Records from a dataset
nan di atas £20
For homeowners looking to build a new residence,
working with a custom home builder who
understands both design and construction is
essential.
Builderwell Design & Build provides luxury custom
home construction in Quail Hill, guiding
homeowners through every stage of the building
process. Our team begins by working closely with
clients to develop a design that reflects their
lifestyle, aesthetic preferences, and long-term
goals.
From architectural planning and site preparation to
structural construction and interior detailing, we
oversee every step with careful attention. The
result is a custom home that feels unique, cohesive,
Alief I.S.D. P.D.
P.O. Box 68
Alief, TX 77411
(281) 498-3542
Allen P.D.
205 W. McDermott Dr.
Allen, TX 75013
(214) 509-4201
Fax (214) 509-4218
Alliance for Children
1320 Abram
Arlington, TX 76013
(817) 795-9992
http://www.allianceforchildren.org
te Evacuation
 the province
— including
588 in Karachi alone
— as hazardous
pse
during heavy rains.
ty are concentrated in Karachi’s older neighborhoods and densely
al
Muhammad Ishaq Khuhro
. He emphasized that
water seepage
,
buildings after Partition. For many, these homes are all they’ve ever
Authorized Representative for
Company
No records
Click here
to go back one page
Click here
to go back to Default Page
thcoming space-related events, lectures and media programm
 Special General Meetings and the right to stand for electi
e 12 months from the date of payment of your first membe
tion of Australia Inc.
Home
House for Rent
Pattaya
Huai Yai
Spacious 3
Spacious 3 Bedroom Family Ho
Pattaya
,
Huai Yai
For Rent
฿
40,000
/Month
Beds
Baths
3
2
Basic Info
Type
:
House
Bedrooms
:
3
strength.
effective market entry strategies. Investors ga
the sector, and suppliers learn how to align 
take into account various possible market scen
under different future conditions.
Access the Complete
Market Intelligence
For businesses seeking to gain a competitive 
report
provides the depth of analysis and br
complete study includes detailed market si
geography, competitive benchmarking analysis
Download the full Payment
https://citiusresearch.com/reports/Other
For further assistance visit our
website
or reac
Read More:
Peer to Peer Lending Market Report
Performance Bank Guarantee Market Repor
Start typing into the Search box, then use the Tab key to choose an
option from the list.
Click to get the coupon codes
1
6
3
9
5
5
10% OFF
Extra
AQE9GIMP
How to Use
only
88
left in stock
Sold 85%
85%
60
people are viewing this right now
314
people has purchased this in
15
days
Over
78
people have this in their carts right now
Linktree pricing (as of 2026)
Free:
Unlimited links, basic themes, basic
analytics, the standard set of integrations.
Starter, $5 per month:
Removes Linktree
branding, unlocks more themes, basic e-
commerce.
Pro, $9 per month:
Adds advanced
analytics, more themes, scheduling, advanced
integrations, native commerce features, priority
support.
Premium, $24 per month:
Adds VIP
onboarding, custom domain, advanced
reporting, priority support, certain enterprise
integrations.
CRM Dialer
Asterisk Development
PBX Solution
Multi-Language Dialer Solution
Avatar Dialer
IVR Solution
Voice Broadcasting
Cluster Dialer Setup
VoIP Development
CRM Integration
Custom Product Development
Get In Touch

--

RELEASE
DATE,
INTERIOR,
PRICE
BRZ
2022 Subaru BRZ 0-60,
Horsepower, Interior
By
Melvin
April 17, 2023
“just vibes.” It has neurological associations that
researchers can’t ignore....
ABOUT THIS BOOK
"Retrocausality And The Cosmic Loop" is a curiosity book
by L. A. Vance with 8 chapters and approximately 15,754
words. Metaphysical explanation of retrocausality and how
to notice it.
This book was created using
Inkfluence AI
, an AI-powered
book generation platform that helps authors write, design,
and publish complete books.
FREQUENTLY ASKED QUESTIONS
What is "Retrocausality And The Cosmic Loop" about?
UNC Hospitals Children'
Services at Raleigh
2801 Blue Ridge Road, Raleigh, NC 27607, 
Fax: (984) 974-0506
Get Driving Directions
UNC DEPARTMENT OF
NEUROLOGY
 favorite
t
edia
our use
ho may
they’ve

▶ [What you are asked to do]
Tally the lines in the data that contain the string "every". Report only the total.

▶ [Task output]
2